Exercise | A precise reproduction of every record below is needed, minus the pictures.

Task inputs |
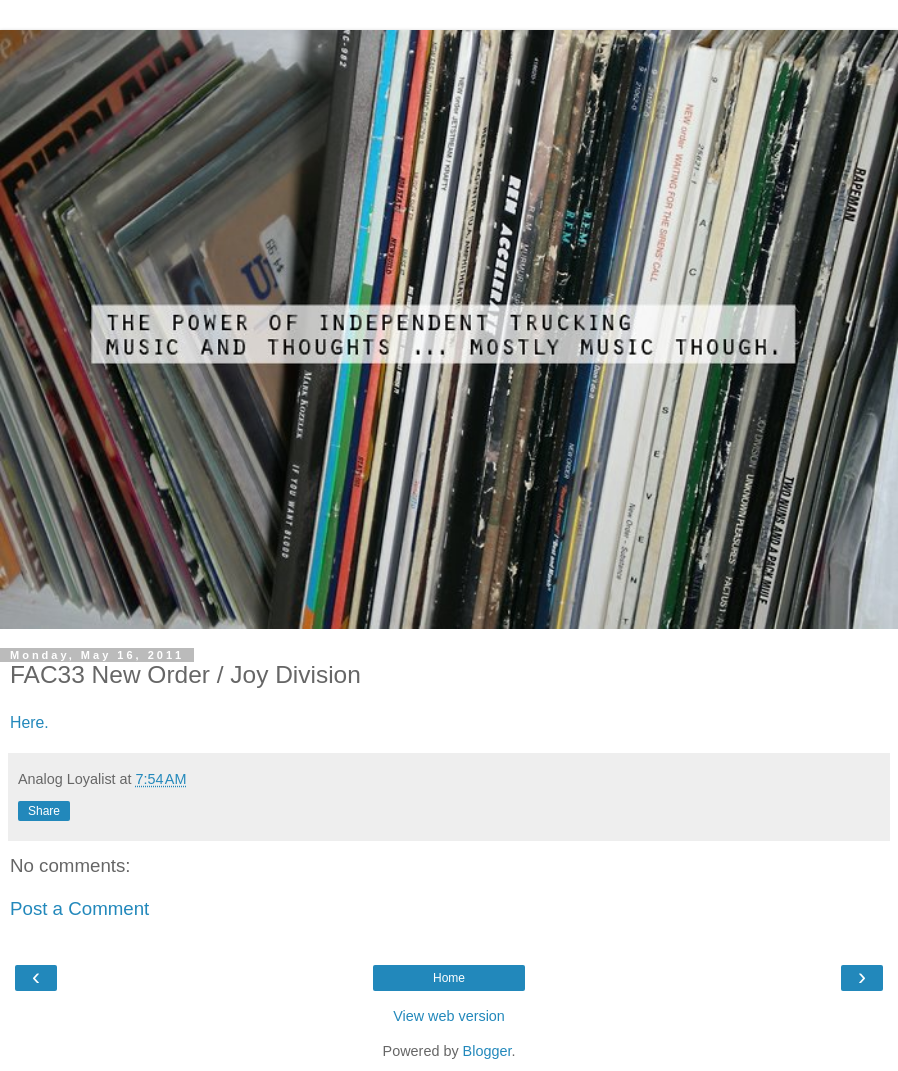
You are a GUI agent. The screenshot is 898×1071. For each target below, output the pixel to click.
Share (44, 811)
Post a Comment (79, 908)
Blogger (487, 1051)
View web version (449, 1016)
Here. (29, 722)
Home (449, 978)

Response to this task |
You are a GUI agent. The screenshot is 898×1071. For each target below, output the pixel to click.
Share (44, 811)
Post a Comment (79, 908)
Blogger (487, 1051)
View web version (449, 1016)
Here. (29, 722)
Home (449, 978)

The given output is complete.